-- Instructions to follow --
Would you work out how many lines below include the word "Спиридонов"? Only that number is wanted.

####

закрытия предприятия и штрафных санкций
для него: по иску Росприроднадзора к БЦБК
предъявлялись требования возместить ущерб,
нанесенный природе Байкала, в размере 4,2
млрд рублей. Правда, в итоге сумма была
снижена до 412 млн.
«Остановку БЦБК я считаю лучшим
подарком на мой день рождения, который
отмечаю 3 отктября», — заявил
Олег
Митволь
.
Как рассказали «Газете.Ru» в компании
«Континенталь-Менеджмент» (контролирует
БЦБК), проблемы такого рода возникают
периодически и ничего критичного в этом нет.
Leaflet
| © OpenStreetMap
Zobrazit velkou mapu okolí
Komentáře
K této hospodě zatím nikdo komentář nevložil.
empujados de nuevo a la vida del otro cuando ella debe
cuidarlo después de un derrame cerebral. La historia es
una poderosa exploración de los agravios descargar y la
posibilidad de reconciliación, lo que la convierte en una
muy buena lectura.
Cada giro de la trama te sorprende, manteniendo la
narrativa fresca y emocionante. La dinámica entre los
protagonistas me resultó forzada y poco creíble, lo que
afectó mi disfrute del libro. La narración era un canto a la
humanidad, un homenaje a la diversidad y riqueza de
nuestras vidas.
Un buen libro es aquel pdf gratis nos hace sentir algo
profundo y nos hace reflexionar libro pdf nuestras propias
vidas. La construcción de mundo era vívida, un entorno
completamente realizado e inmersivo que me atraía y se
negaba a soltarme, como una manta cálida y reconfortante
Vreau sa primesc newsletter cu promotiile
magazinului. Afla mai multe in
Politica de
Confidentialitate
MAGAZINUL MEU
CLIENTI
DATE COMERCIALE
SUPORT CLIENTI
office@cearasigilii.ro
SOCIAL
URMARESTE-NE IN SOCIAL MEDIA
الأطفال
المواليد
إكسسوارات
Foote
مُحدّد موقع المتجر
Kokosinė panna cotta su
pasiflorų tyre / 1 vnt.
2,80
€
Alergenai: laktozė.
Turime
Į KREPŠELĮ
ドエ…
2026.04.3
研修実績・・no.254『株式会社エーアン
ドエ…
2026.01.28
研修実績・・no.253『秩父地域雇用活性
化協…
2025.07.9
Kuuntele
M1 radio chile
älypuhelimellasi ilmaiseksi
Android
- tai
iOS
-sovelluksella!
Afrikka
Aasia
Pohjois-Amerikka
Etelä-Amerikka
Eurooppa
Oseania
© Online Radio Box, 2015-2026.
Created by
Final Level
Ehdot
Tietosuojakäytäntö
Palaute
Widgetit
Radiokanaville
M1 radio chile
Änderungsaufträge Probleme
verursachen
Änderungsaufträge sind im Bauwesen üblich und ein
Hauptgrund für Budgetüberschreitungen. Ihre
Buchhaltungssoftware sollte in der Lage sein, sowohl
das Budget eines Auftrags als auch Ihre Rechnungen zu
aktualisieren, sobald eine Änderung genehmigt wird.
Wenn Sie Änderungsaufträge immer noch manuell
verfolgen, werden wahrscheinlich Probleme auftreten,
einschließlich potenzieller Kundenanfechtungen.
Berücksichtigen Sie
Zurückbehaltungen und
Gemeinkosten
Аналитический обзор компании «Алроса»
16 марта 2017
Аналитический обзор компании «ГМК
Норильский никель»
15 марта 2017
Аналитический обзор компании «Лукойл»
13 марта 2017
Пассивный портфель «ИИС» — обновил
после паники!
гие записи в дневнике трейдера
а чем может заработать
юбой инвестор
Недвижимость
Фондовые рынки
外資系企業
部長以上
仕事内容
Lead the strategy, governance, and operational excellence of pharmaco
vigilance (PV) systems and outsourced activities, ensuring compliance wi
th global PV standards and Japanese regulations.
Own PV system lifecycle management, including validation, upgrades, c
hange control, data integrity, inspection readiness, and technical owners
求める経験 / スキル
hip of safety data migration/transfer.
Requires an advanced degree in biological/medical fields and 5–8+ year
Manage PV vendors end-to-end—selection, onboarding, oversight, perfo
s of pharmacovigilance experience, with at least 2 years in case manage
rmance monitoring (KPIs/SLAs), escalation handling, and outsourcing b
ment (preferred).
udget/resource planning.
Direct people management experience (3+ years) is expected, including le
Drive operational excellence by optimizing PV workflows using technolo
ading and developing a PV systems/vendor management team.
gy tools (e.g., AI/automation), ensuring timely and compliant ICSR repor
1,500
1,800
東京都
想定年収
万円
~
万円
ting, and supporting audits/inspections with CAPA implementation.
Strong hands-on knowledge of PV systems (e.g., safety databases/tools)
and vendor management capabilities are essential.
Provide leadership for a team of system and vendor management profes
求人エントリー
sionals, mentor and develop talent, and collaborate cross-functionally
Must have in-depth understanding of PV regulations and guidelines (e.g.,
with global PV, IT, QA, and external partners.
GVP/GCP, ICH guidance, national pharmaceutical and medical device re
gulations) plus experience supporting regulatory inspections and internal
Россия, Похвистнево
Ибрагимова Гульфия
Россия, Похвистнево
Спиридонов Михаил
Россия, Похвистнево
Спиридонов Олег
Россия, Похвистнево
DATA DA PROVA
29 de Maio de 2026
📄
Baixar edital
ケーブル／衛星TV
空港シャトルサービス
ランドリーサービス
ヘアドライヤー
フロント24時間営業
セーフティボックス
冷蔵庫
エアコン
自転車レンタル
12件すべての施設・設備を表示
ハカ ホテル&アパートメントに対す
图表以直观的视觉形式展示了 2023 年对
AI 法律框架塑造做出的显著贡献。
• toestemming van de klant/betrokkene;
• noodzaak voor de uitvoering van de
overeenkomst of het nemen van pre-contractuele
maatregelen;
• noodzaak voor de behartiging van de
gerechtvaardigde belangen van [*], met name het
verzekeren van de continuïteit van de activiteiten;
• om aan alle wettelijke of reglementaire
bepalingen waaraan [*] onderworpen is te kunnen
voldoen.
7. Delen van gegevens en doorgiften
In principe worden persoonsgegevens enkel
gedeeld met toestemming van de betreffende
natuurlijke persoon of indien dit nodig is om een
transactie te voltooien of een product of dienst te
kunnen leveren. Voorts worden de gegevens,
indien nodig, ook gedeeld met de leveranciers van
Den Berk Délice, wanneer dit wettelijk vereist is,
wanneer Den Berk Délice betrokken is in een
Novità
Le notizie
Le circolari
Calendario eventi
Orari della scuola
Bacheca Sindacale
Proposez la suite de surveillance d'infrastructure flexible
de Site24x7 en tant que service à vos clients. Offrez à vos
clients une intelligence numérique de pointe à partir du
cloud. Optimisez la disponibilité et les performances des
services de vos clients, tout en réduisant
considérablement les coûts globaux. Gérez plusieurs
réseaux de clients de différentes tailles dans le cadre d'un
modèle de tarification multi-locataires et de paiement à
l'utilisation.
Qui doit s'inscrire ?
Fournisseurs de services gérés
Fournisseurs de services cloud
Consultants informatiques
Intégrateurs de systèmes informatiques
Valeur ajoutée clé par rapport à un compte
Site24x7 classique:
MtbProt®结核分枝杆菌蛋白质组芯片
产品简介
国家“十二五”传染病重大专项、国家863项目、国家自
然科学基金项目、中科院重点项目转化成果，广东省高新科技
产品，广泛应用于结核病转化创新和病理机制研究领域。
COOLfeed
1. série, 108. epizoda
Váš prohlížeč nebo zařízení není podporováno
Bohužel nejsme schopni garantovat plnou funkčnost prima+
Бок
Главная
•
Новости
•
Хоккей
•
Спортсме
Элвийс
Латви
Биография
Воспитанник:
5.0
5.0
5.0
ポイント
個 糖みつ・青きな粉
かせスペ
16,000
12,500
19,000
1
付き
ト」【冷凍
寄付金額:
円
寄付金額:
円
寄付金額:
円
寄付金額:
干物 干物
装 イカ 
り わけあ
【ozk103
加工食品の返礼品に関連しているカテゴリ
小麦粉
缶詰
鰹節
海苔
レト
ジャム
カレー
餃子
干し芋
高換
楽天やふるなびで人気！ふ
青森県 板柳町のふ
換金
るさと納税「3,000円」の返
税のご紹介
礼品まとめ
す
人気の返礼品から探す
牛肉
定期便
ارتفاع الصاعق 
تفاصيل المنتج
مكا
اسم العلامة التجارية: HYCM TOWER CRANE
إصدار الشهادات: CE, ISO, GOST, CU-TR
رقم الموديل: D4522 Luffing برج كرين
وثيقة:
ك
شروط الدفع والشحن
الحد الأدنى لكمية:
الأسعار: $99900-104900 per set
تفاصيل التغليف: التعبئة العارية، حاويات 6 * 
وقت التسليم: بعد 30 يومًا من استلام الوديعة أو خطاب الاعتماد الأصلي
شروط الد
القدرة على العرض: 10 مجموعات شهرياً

####

-- Your response --
2